How to calculate $2^{\sqrt{2}}$ by hand efficiently?
Solution 1:
${\large\mbox{Hint}}$:
$$ \sqrt{\vphantom{\large A}2\,} = \sqrt{98 \over 49} = {1 \over 7}\,\sqrt{\vphantom{\large A}100 - 2} = {10 \over 7}\,\sqrt{\vphantom{\large A}1 - {1 \over 50}} \approx {10 \over 7}\,\left(1 - {1 \over 2}\,{1 \over 50}\right) = {10 \over 7} - {1 \over 70} $$
Solution 2:
In this question "calculate" and "efficiently" are not well defined. You will need to involve an irrational as the result will be irrational. How many places are you looking for? What resources are acceptable? Alpha will give you $\sqrt 2\approx 1.414213562373095048801688724209698078569671875376948073176679...$and $\log 2\approx 0.693147180559945309417232121458176568075500134360255254120680...$ and more places if you want. For your problem it gives $2^{\sqrt 2} \approx 2.665144142690225188650297249873139848274211313714659492835979...$ If you want truly pencil and paper, I would use $2^{\sqrt 2}=(2\sqrt 2)2^{1.5-\sqrt 2}=(2\sqrt 2)\exp((1.5-\sqrt 2)\log 2)$, evaluate the $\sqrt 2$ by the old-time procedure (see Digit-by-digit calculation here)and the exponential by the Taylor series as the argument is small.
Solution 3:
Notice that $$2^\sqrt2=\sum_{n=0}^\infty \frac{a_n}{n!}$$ where $$a_n = \prod_{k=0}^{n-1} (\sqrt2-k)$$
We can express $a_n$ in the form $b_n+c_n\sqrt2$, through the iterative scheme,
\begin{align} b_{n+1} &= 2c_n-nb_n&\qquad c_{n+1} &= b_n-nc_n\\ b_0&=1&\qquad c_0&=0 \end{align}
So we have $$ 2^\sqrt2 = \sum_{n=0}^\infty \frac{b_n}{n!}+\sqrt2\sum_{n=0}^\infty \frac{c_n}{n!} $$ Note that $b_n$ and $c_n$ each grow faster than $n!$; the sums must be evaluated together.
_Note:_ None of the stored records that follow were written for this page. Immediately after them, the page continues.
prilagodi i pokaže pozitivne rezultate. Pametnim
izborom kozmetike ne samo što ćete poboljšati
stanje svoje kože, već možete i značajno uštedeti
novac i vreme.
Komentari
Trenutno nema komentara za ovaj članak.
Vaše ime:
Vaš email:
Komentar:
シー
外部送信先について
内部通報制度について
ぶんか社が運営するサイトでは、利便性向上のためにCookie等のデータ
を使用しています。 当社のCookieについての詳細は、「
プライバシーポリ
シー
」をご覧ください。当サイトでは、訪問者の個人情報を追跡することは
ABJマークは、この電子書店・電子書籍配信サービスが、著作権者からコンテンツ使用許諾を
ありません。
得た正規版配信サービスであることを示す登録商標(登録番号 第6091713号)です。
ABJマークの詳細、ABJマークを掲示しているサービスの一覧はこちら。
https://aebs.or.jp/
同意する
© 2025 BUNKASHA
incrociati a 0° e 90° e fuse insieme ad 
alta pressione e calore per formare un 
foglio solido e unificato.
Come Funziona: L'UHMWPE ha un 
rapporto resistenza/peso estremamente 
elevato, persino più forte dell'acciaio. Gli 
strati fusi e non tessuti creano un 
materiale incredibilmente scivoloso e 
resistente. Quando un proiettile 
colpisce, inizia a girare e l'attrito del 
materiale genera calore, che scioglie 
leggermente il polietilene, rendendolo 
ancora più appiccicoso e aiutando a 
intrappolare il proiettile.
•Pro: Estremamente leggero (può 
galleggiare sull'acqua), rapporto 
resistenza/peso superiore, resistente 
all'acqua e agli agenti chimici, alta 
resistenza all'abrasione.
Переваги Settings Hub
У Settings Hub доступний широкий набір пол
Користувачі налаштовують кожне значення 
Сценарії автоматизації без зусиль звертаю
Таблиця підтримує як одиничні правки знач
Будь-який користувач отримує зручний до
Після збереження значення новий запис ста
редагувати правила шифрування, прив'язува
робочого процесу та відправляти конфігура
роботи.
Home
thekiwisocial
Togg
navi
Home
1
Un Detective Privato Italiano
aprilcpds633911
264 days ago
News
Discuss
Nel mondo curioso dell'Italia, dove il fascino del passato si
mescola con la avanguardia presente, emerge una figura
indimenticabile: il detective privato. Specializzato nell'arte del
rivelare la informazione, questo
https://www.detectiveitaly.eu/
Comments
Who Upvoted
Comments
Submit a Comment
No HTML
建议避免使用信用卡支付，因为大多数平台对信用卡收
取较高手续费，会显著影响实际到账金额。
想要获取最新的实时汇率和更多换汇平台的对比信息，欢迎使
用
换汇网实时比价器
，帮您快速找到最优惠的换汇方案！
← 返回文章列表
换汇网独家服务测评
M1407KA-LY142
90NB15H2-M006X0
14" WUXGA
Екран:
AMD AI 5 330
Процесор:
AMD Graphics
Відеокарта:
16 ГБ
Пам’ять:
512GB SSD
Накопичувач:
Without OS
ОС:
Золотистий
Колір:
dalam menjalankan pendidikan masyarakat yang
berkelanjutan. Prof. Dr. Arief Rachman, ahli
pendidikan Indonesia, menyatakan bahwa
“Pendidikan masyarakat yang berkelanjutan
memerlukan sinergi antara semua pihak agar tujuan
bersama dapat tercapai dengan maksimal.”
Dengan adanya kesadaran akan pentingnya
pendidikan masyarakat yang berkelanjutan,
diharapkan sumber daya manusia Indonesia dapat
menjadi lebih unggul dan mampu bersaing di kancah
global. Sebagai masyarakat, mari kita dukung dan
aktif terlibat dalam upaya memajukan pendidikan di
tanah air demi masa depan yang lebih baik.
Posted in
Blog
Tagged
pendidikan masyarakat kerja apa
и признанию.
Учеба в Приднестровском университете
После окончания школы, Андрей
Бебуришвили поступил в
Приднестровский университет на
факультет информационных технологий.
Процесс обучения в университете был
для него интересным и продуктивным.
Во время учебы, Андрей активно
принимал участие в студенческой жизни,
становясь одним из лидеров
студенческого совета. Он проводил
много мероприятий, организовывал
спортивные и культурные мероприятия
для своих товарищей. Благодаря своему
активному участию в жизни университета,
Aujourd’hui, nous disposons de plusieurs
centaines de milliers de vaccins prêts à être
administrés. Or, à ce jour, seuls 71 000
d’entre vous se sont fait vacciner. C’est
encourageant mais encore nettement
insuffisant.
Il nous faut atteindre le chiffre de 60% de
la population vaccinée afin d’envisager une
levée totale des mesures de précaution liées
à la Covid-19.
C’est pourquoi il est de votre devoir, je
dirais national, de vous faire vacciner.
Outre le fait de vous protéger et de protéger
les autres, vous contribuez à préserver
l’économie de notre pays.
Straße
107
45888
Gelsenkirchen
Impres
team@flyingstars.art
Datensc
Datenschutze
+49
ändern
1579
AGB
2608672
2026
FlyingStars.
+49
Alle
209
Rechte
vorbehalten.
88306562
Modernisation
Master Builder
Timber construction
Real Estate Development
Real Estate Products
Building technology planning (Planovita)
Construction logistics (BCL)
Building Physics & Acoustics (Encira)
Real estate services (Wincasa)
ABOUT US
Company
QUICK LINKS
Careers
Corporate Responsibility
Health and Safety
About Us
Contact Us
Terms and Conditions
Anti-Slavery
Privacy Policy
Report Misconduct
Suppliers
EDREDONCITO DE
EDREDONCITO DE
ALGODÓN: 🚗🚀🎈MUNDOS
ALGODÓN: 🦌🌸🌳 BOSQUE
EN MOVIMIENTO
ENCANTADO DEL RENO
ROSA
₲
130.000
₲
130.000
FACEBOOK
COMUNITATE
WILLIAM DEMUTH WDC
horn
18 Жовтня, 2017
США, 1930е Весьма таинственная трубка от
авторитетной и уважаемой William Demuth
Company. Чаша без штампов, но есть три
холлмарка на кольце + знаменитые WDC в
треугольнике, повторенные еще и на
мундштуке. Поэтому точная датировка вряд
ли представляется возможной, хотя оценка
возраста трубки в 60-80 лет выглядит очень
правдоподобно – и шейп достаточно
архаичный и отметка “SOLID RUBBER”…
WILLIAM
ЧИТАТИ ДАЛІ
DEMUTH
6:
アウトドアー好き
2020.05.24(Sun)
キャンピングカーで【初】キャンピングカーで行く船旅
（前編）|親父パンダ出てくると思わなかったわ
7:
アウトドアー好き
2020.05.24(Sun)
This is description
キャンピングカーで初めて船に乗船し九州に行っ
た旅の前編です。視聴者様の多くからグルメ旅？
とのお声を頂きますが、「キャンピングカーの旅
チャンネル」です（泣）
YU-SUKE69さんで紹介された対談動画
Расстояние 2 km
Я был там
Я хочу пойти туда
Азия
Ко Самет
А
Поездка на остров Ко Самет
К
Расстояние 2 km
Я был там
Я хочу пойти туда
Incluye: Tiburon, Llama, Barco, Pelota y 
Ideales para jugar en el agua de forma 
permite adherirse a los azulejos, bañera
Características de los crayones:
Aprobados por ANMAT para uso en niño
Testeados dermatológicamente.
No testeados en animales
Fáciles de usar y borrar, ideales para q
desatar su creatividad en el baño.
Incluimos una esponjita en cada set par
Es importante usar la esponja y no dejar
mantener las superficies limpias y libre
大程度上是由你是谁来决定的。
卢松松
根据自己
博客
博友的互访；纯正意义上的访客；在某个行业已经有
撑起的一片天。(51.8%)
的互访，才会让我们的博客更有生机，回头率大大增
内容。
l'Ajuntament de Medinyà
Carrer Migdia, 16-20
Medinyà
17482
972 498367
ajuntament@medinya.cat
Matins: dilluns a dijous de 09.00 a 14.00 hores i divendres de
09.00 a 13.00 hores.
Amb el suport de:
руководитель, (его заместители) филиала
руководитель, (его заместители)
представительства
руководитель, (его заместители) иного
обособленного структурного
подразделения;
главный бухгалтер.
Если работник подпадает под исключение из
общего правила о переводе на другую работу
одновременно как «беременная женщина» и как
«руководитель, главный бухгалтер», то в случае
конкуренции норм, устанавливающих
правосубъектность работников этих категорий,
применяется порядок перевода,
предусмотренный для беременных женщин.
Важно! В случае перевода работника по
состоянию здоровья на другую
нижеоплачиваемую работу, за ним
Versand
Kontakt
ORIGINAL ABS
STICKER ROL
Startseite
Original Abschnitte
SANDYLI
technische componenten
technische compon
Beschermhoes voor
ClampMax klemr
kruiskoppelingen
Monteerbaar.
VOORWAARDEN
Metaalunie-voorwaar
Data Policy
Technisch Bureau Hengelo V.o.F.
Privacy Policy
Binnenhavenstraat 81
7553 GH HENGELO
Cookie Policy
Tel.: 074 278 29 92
From here, you can replace $\sqrt2$ with your choice of infinite sum that evaluates to $\sqrt2$, such as
$$ \sqrt{2} = \sum_{m=0}^\infty (-1)^{m+1}\frac{(2m-3)!!}{(2m)!!} $$ (where $n!!$ is the double factorial), and change the order of summation for the product of terms. The specific choice of sum will influence the speed of convergence. Taken directly, the sum is alternating, so convergence acceleration should be particularly useful.